Nathan Feather: Okay. Thank you.
Operator: Thank you. Our next question is from Trevor Young with Barclays. You may proceed.
Trevor Young: Great. Thanks for the questions. First on a category basis, it looks like hard goods returned to growth in the quarter. Is that kind of consistent with your expectations and do you expect that cadence to improve from here or does that more discerning customer and tougher compares, make it likely that growth stays a bit more challenged? And then any update on the insurance initiative, with Trupanion and Lemonade. I think that’s now available nationwide. Just any initial comments on uptick there relative to your own expectations? And can you shed any light on how that maps to the P&L? Thank you.
Stacy Bowman: Hi, Trevor. This is Stacy. So I’ll take the hard good question, first. So historically, we always do have some seasonality in our hard goods sales with a small pullback between the first and second quarter. So that also combined with the value-seeking behavior that Sumit spoke about shown by the consumer recently, contributed to some softness in hard good growth for this quarter. Our expectations for the rest of the year have not really changed, yes.

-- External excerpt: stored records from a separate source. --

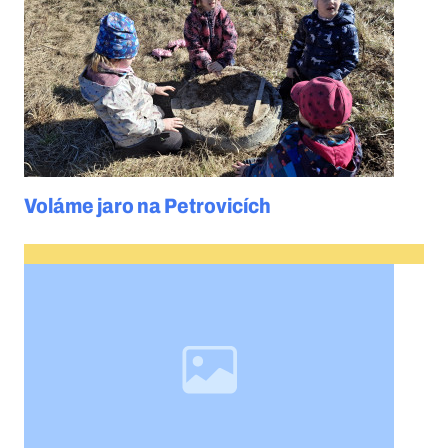
Voláme jaro na Petrovicích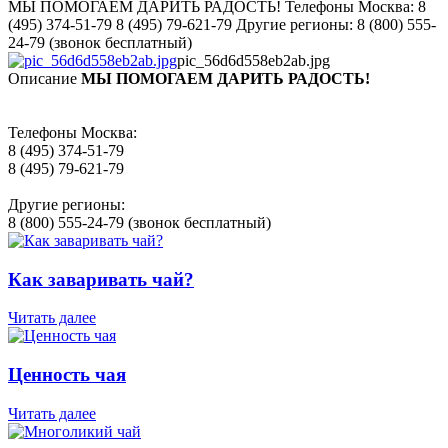
МЫ ПОМОГАЕМ ДАРИТЬ РАДОСТЬ! Телефоны Москва: 8
(495) 374-51-79 8 (495) 79-621-79 Другие регионы: 8 (800) 555-
24-79 (звонок бесплатный)
pic_56d6d558eb2ab.jpg
Описание
МЫ ПОМОГАЕМ ДАРИТЬ РАДОСТЬ!
Телефоны Москва:
8 (495) 374-51-79
8 (495) 79-621-79
Другие регионы:
8 (800) 555-24-79 (звонок бесплатный)
Как заваривать чай?
Читать далее
Ценность чая
Читать далее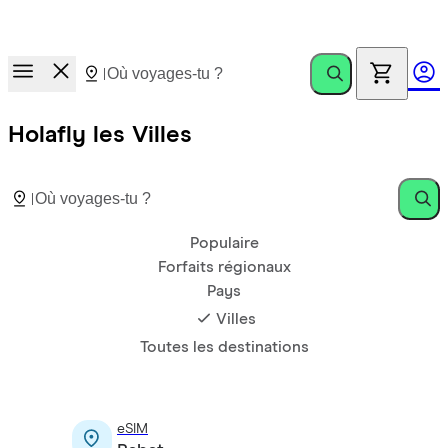
Course aux prix.
Invite des amis. Gagne jusqu’à €100
Holafly les Villes
Populaire
Forfaits régionaux
Pays
Villes
Toutes les destinations
eSIM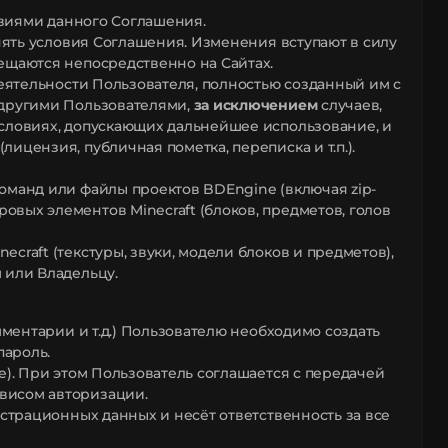
овиями данного Соглашения.
енять условия Соглашения. Изменения вступают в силу
ещаются непосредственно на Сайтах.
деятельности Пользователя, полностью созданный им с
 другими Пользователями,
за исключением
случаев,
словиях, допускающих дальнейшее использование, и
цензия, публичная пометка, переписка и т.п.).
оманд или файлы проектов BDEngine (включая zip-
вых элементов Minecraft (блоков, предметов, голов
raft (текстуры, звуки, модели блоков и предметов),
 или Владельцу.
мментарии и т.д.) Пользователю необходимо создать
пароль.
e). При этом Пользователь соглашается с передачей
висом авторизации.
истрационных данных и несёт ответственность за все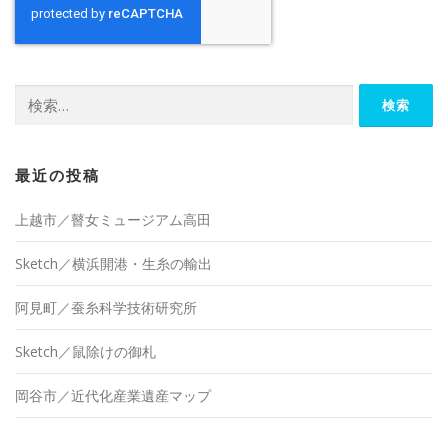
検
索:
最近の投稿
上越市／瞽女ミュージアム高田
Sketch／横浜開港・生糸の輸出
阿見町／蚕糸科学技術研究所
Sketch／鼠除けの御札
岡谷市／近代化産業遺産マップ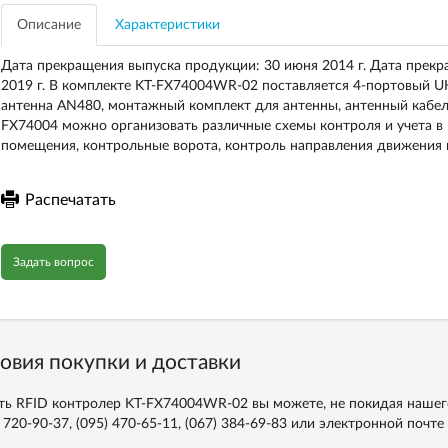
Описание
Характеристики
Дата прекращения выпуска продукции: 30 июня 2014 г. Дата прекр
2019 г. В комплекте KT-FX74004WR-02 поставляется 4-портовый 
антенна AN480, монтажный комплект для антенны, антенный кабел
FX74004 можно организовать различные схемы контроля и учета в 
помещения, контрольные ворота, контроль направления движения г
Распечатать
Задать вопрос
овия покупки и доставки
ть RFID контролер KT-FX74004WR-02 вы можете, не покидая нашего
 720-90-37, (095) 470-65-11, (067) 384-69-83
или электронной почте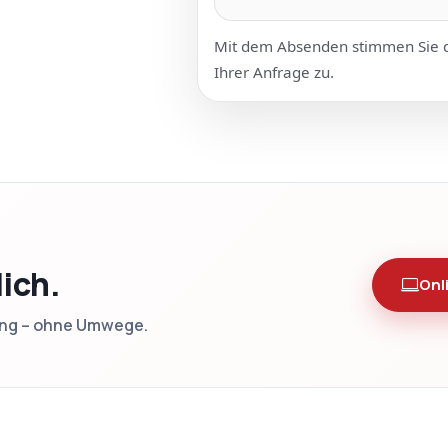
Mit dem Absenden stimmen Sie d
Ihrer Anfrage zu.
lich.
Onl
ung – ohne Umwege.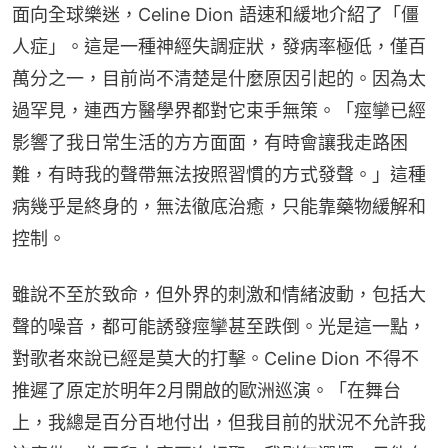
面向全球樂迷，Celine Dion 語速和緩地介紹了「僵
人症」。這是一種神經失調症狀，發病率極低，僅百
萬分之一，目前尚不清楚是什麼原因引起的。因為太
過罕見，連西方醫學界都對它束手無策。「痙攣已經
影響了我日常生活的方方面面，有時會讓我走路困
難，有時我的聲帶無法按照習慣的方式發聲。」這種
病幾乎是終身的，無法徹底治癒，只能靠藥物緩解和
控制。
雖說不至於致命，但外界的刺激和情緒波動，包括大
聲的噪音，都可能誘發痙攣甚至跌倒。光是這一點，
對歌者來說已經是莫大的打擊。Celine Dion 不得不
推遲了原定於明年2月開啟的歐洲巡演。「在舞台
上，我總是百分百地付出，但我目前的狀況不允許我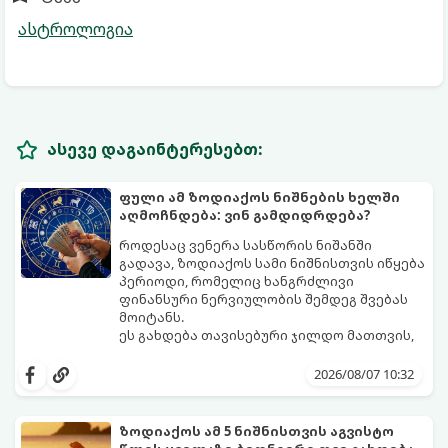
ასტროლოგია
ასევე დაგაინტერესებთ:
ფული ამ ზოდიაქოს ნიშნების ხელში
აღმოჩნდება: ვინ გამდიდრდება?
როდესაც ვენერა სასწორის ნიშანში
გადავა, ზოდიაქოს სამი ნიშნისთვის იწყება
პერიოდი, რომელიც ხანგრძლივი
ფინანსური ნერვიულობის შემდეგ შვებას
მოიტანს.
ეს გახდება თავისებური ჯილდო მათთვის,
ვინც დიდხანს შრომობდა, მოთმინებას
იჩენდა და სირთულეების მიუხედავად წინ
2026/08/07 10:32
სვლას განაგრძობდა. ბევრი მიეჩვია
სტაბილურობისთვის ბრძოლას,
სურვილების გადადებასა და ხარჯების
ზოდიაქოს ამ 5 ნიშნისთვის აგვისტო
მკაცრ კონტროლს. თუმცა, ახლა სიტუაცია
პრობლემები, რომლებიც უსასრულო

Sumit Singh: On hard goods, it’s also easier comps. If you noticed last Q2 was a negative, almost high single-digit, low-double-digit decline and so you’re comping a much softer year from last year. On insurance, we are super-excited about having two best-in-class providers on our platform Trupanion and Lemonade as expected. What it has done is, it’s opened up the range of plans and choices across various different price points and coverages to a wider range of our customers. And as you would expect what that has translated to is the rate of policy sign-up has gone up proportionately because you opened up the assortment, it drives to incremental revenue on a pretty indirect coordination basis. So while that’s a really positive data point, this vertical itself requires a ton of education and awareness, and we’re seeing our metrics had in the positive direction.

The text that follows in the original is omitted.